What needs to be done. Output the entries verbatim, including every line.
Records provided Block Start
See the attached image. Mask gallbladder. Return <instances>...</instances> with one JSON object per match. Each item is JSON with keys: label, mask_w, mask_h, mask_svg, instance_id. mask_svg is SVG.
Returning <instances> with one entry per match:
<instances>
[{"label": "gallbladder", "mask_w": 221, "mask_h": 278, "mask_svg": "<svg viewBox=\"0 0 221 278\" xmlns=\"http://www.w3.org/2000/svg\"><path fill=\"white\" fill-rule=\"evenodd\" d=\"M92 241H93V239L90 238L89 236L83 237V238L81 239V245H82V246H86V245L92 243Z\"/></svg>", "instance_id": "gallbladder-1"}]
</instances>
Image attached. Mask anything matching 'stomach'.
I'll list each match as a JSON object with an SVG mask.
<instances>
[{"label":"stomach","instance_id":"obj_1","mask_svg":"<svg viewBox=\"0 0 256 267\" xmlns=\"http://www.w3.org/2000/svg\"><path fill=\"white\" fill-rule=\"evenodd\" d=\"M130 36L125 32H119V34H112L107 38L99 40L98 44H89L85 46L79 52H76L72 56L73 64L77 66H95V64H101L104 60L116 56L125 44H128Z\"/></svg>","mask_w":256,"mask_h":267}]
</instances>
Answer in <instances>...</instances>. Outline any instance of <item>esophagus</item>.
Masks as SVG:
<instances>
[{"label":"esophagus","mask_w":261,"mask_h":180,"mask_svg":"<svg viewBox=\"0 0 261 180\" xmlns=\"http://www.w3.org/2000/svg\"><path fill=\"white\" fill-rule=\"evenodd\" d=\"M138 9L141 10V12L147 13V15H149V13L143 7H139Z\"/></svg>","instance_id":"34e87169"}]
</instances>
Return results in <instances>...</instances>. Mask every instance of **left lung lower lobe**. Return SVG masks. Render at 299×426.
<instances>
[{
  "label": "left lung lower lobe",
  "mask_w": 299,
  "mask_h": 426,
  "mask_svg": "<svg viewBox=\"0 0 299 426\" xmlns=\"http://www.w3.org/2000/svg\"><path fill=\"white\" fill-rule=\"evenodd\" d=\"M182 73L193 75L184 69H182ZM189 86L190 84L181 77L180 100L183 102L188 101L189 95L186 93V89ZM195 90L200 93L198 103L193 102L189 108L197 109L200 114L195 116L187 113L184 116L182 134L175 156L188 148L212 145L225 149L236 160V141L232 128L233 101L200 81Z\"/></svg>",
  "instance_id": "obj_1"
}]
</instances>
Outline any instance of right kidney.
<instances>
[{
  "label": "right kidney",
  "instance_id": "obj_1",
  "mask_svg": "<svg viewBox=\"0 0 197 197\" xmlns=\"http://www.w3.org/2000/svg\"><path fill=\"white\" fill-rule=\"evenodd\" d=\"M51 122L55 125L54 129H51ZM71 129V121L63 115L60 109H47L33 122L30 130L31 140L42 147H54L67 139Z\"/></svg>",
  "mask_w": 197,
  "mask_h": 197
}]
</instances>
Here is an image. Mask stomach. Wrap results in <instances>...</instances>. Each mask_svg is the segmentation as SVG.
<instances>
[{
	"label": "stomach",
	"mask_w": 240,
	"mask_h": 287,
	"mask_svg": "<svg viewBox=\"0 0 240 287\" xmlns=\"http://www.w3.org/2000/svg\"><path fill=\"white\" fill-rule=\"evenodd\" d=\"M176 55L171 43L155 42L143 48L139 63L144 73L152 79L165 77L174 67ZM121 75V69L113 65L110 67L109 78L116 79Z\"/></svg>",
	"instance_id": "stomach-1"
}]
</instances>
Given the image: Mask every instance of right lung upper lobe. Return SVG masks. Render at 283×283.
Records provided Block End
Exercise answer.
See the attached image. Mask gallbladder. Return <instances>...</instances> with one JSON object per match. Each item is JSON with keys: label, mask_w, mask_h, mask_svg, instance_id. mask_svg is SVG.
Returning <instances> with one entry per match:
<instances>
[{"label": "gallbladder", "mask_w": 221, "mask_h": 278, "mask_svg": "<svg viewBox=\"0 0 221 278\" xmlns=\"http://www.w3.org/2000/svg\"><path fill=\"white\" fill-rule=\"evenodd\" d=\"M92 241H93V239L90 238L89 236L83 237V238L81 239V245H82V246H86V245L92 243Z\"/></svg>", "instance_id": "gallbladder-1"}]
</instances>
Image attached. Mask anything matching 'stomach'.
I'll list each match as a JSON object with an SVG mask.
<instances>
[{"label":"stomach","instance_id":"obj_1","mask_svg":"<svg viewBox=\"0 0 256 267\" xmlns=\"http://www.w3.org/2000/svg\"><path fill=\"white\" fill-rule=\"evenodd\" d=\"M130 36L125 32H119V34H112L107 38L99 40L98 44H89L85 46L79 52H76L72 56L73 64L77 66H95V64H101L104 60L116 56L125 44H128Z\"/></svg>","mask_w":256,"mask_h":267}]
</instances>
Answer in <instances>...</instances>. Outline any instance of <item>esophagus</item>.
Masks as SVG:
<instances>
[{"label":"esophagus","mask_w":261,"mask_h":180,"mask_svg":"<svg viewBox=\"0 0 261 180\" xmlns=\"http://www.w3.org/2000/svg\"><path fill=\"white\" fill-rule=\"evenodd\" d=\"M138 9L141 10V12L147 13V15H149V13L143 7H139Z\"/></svg>","instance_id":"34e87169"}]
</instances>
Return results in <instances>...</instances>. Mask every instance of **left lung lower lobe**. Return SVG masks. Render at 299×426.
<instances>
[{
  "label": "left lung lower lobe",
  "mask_w": 299,
  "mask_h": 426,
  "mask_svg": "<svg viewBox=\"0 0 299 426\" xmlns=\"http://www.w3.org/2000/svg\"><path fill=\"white\" fill-rule=\"evenodd\" d=\"M182 73L193 75L184 69H182ZM189 86L190 84L181 77L180 100L183 102L188 101L189 95L186 93V89ZM195 90L200 93L198 103L193 102L189 108L197 109L200 114L195 116L187 113L184 116L182 134L175 156L188 148L212 145L225 149L236 160V141L232 128L233 101L200 81Z\"/></svg>",
  "instance_id": "obj_1"
}]
</instances>
Outline any instance of right kidney.
<instances>
[{
  "label": "right kidney",
  "instance_id": "obj_1",
  "mask_svg": "<svg viewBox=\"0 0 197 197\" xmlns=\"http://www.w3.org/2000/svg\"><path fill=\"white\" fill-rule=\"evenodd\" d=\"M51 122L55 125L54 129H51ZM71 129V121L63 115L60 109H47L33 122L30 130L31 140L42 147H54L67 139Z\"/></svg>",
  "mask_w": 197,
  "mask_h": 197
}]
</instances>
Here is an image. Mask stomach. Wrap results in <instances>...</instances>. Each mask_svg is the segmentation as SVG.
<instances>
[{
	"label": "stomach",
	"mask_w": 240,
	"mask_h": 287,
	"mask_svg": "<svg viewBox=\"0 0 240 287\" xmlns=\"http://www.w3.org/2000/svg\"><path fill=\"white\" fill-rule=\"evenodd\" d=\"M176 55L171 43L155 42L143 48L139 63L144 73L152 79L165 77L174 67ZM121 75V69L113 65L110 67L109 78L116 79Z\"/></svg>",
	"instance_id": "stomach-1"
}]
</instances>
Given the image: Mask every instance of right lung upper lobe. Return SVG masks. Render at 283×283.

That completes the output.